# Exercise details:
Return each entry unchanged.

# Dataset records:

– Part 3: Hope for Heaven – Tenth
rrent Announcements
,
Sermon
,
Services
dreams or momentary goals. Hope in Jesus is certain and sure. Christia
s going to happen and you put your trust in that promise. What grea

# Expected answer:
– Part 3: Hope for Heaven – Tenth
rrent Announcements
,
Sermon
,
Services
dreams or momentary goals. Hope in Jesus is certain and sure. Christia
s going to happen and you put your trust in that promise. What grea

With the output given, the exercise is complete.